Warrant Officer of the Air Force (WOFF-AF) is the senior Warrant Officer in the Royal Australian Air Force (RAAF). It is a singular appointment, being it is only held by one person at any time. The special insignia for the WOFF-AF is the Australian Coat of Arms encircled by a wreath of Australian native flora. The current Warrant Officer of the Air Force is Ralph Clifton.

Similar to the United States Air Force practice of appointing a Chief Master Sergeant of the Air Force, the WOFF-AF is responsible to the Chief of Air Force (CAF). The post was created by the then Chief of the Air Staff, Air Marshal Barry Gration, in 1993 to provide a conduit between Air Force's senior leadership and the airman ranks.

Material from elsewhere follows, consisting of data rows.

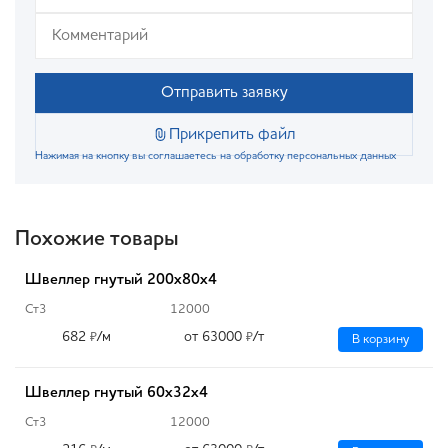
Отправить заявку
Прикрепить файл
Нажимая на кнопку вы соглашаетесь на обработку персональных данных
Похожие товары
Швеллер гнутый 200х80х4
Ст3
12000
682
/м
от 63000
/т
₽
₽
В корзину
Швеллер гнутый 60х32х4
Ст3
12000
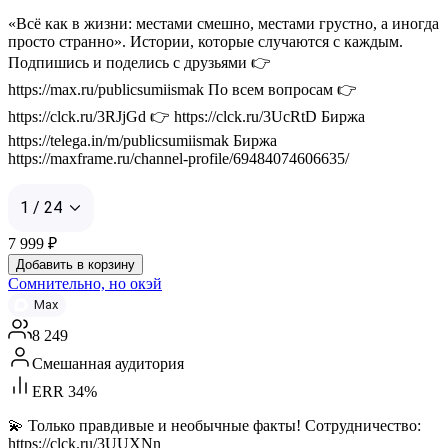
«Всё как в жизни: местами смешно, местами грустно, а иногда
просто странно». Истории, которые случаются с каждым.
Подпишись и поделись с друзьями 👉
https://max.ru/publicsumiismak По всем вопросам 👉
https://clck.ru/3RJjGd 👉 https://clck.ru/3UcRtD Биржа
https://telega.in/m/publicsumiismak Биржа
https://maxframe.ru/channel-profile/69484074606635/
1 / 24
7 999
₽
Добавить в корзину
Сомнительно, но окэй
Max
8 249
Смешанная аудитория
ERR 34%
💫 Только правдивые и необычные факты! Сотрудничество:
https://clck.ru/3UUXNn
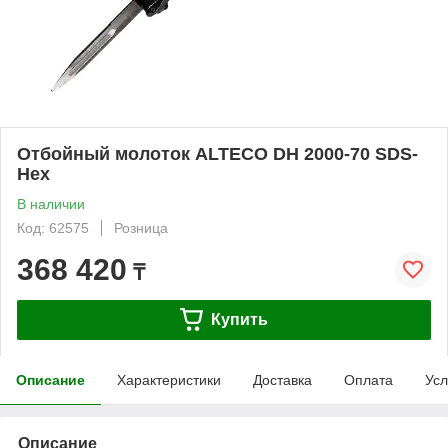
Отбойный молоток ALTECO DH 2000-70 SDS-
Hex
В наличии
Код: 62575
Розница
368 420
₸
Купить
Описание
Характеристики
Доставка
Оплата
Усл
Описание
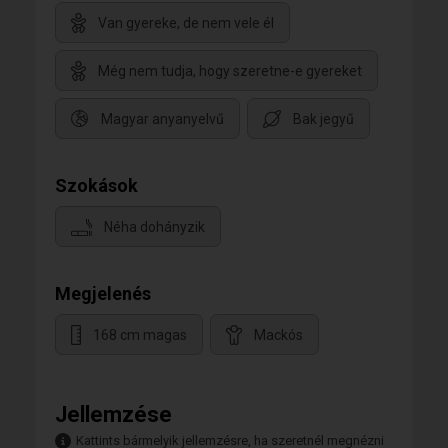
Van gyereke, de nem vele él
Még nem tudja, hogy szeretne-e gyereket
Magyar anyanyelvű
Bak jegyű
Szokások
Néha dohányzik
Megjelenés
168 cm magas
Mackós
Jellemzése
Kattints bármelyik jellemzésre, ha szeretnél megnézni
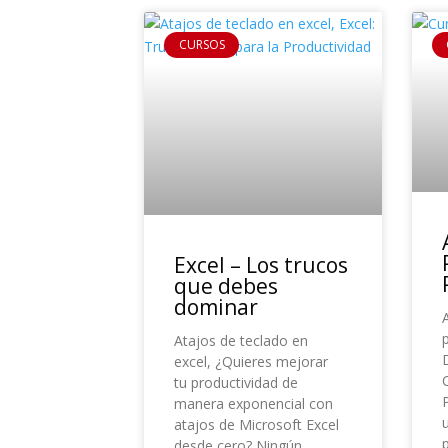
CURSOS
Excel – Los trucos
que debes
dominar
Atajos de teclado en
excel, ¿Quieres mejorar
tu productividad de
manera exponencial con
atajos de Microsoft Excel
p
desde cero? Ningún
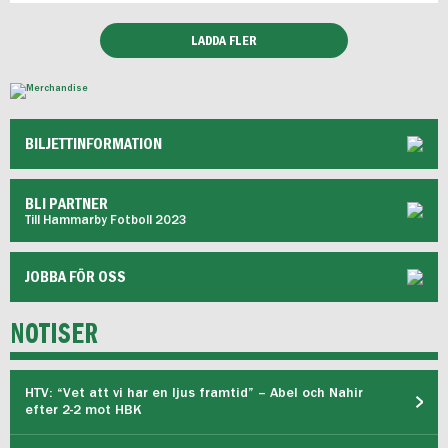
LADDA FLER
BILJETTINFORMATION
BLI PARTNER
Till Hammarby Fotboll 2023
JOBBA FÖR OSS
NOTISER
HTV: “Vet att vi har en ljus framtid” – Abel och Nahir
efter 2-2 mot HBK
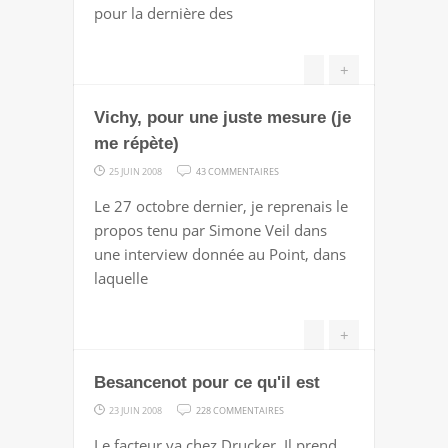
pour la dernière des
+
Vichy, pour une juste mesure (je
me répète)
SUR
25 JUIN 2008
43 COMMENTAIRES
VICHY,
Le 27 octobre dernier, je reprenais le
POUR
propos tenu par Simone Veil dans
UNE
une interview donnée au Point, dans
JUSTE
laquelle
MESURE
(JE
+
ME
RÉPÈTE)
Besancenot pour ce qu'il est
SUR
23 JUIN 2008
228 COMMENTAIRES
BESANCENOT
Le facteur va chez Drucker. Il prend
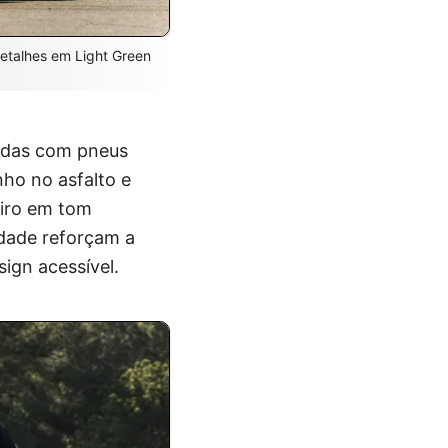
detalhes em Light Green
çadas com pneus
nho no asfalto e
eiro em tom
idade reforçam a
ign acessível.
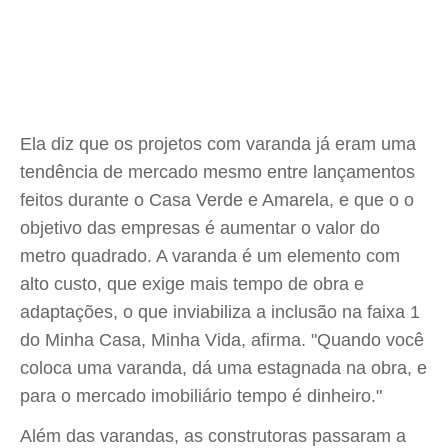
Ela diz que os projetos com varanda já eram uma
tendência de mercado mesmo entre lançamentos
feitos durante o Casa Verde e Amarela, e que o o
objetivo das empresas é aumentar o valor do
metro quadrado. A varanda é um elemento com
alto custo, que exige mais tempo de obra e
adaptações, o que inviabiliza a inclusão na faixa 1
do Minha Casa, Minha Vida, afirma. "Quando você
coloca uma varanda, dá uma estagnada na obra, e
para o mercado imobiliário tempo é dinheiro."
Além das varandas, as construtoras passaram a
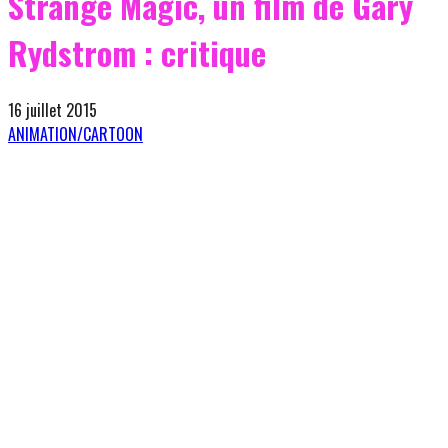
Strange Magic, un film de Gary
Rydstrom : critique
16 juillet 2015
ANIMATION/CARTOON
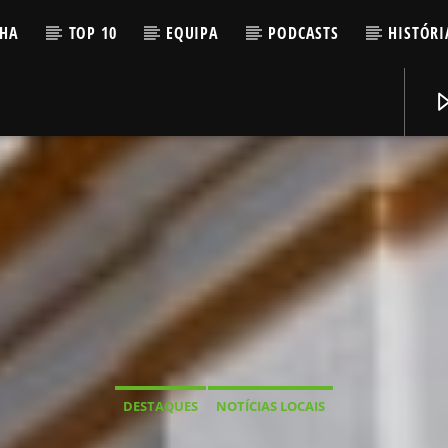
LHA
TOP 10
EQUIPA
PODCASTS
HISTÓRI
DESTAQUES
NOTÍCIAS LOCAIS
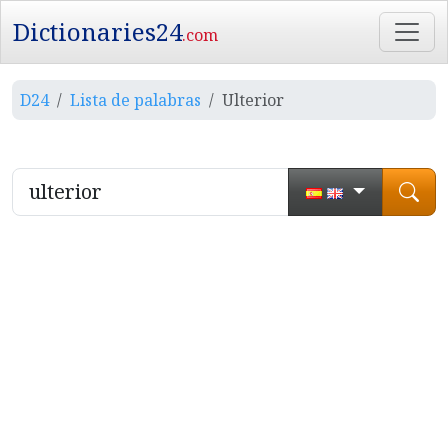
Dictionaries24
.com
D24
Lista de palabras
Ulterior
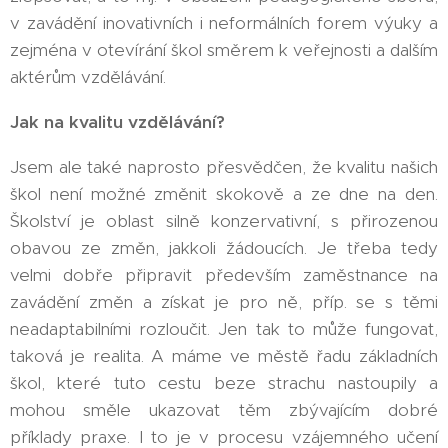
v zavádění inovativních i neformálních forem výuky a
zejména v otevírání škol směrem k veřejnosti a dalším
aktérům vzdělávání.
Jak na kvalitu vzdělávání?
Jsem ale také naprosto přesvědčen, že kvalitu našich
škol není možné změnit skokově a ze dne na den.
Školství je oblast silně konzervativní, s přirozenou
obavou ze změn, jakkoli žádoucích. Je třeba tedy
velmi dobře připravit především zaměstnance na
zavádění změn a získat je pro ně, příp. se s těmi
neadaptabilními rozloučit. Jen tak to může fungovat,
taková je realita. A máme ve městě řadu základních
škol, které tuto cestu beze strachu nastoupily a
mohou směle ukazovat těm zbývajícím dobré
příklady praxe. I to je v procesu vzájemného učení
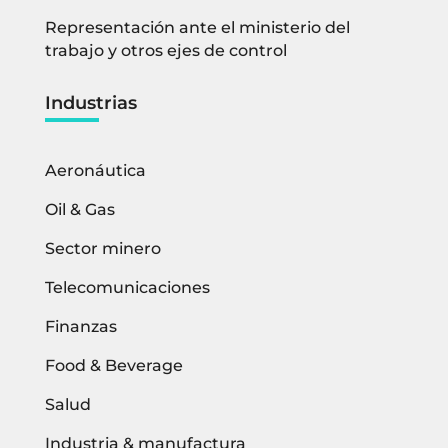
Representación ante el ministerio del
trabajo y otros ejes de control
Industrias
Aeronáutica
Oil & Gas
Sector minero
Telecomunicaciones
Finanzas
Food & Beverage
Salud
Industria & manufactura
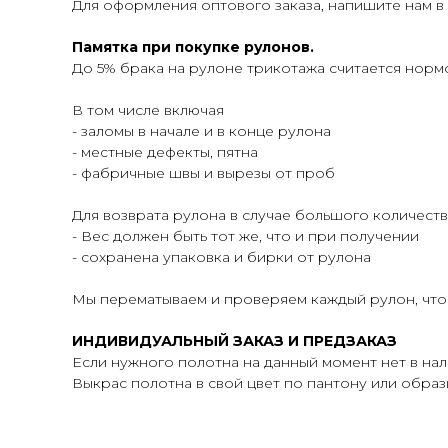
Для оформления оптового заказа, напишите нам в
Памятка при покупке рулонов.
До 5% брака на рулоне трикотажа считается норм
В том числе включая
- заломы в начале и в конце рулона
- местные дефекты, пятна
- фабричные швы и вырезы от проб
Для возврата рулона в случае большого количеств
- Вес должен быть тот же, что и при получении
- сохранена упаковка и бирки от рулона
Мы перематываем и проверяем каждый рулон, что
ИНДИВИДУАЛЬНЫЙ ЗАКАЗ И ПРЕДЗАКАЗ
Если нужного полотна на данный момент нет в на
Выкрас полотна в свой цвет по пантону или образцу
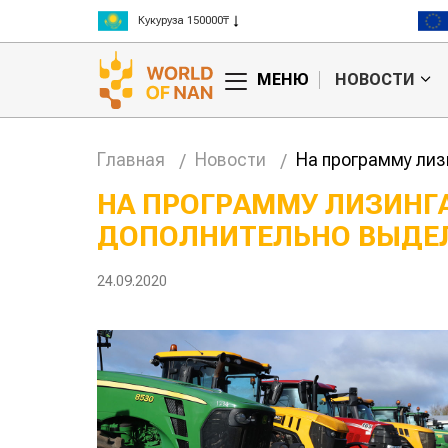
Рис 300000₸
Пшеница 3 класс 125000₸
МЕНЮ
НОВОСТИ
Главная
Новости
На программу лиз
НА ПРОГРАММУ ЛИЗИНГ
ДОПОЛНИТЕЛЬНО ВЫДЕЛЯ
Китае может
Казахстанское
 цены на
сельхозсырье
используют для
24.09.2020
производства
авиатоплива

The WOFF-AF is head of the Royal Australian Air Force's Senior Enlisted Leadership Team (SELT). The SELT comprises all Tier C and Tier B Warrant Officers (E-9) in the Air Force. The members of the SELT have the responsibility of providing support to command, support to the workforce, and welfare for all. The SELT comprises Air Force Warrant Officers selected for Tier progression by CAF to perform the roles of Warrant Officer of the Air Force, Air Force Headquarters and RAAF Air Command Warrant Officers, along with Group, Wing or Base Warrant Officer positions located within Air Force. Tier Warrant Officer positions provide the Warrant Officers with direct contact to Commanders, Executive Staff as well as Senior Officers and Airmen.

The SELT participate in open discussion forums designed to look at issues facing Air Force and enlisted personnel now and in the future. This enables a shared understanding of matters affecting Air Force and enlisted personnel across the whole Force, and where appropriate the Australian Defence Force (ADF). With the SELT geographically dispersed across the country, it is important that there is a common understanding of the issues in Air Force, ADF and with enlisted personnel.
 
Under the leadership of the WOFF-AF, the SELT continuously look within themselves to ensure they are developing core behaviours as a team to support a culture of Inclusive Leadership. Within the Australian Defence Force, the Air Force contributes highly skilled and agile senior enlisted leaders to undertake key appointments in the Joint environment, in both strategic and operational roles.

Since 2017, upon appointment to the position of WOFF-AF, E-9 Warrant Officers are promoted to the Enlisted Rank of E-10. 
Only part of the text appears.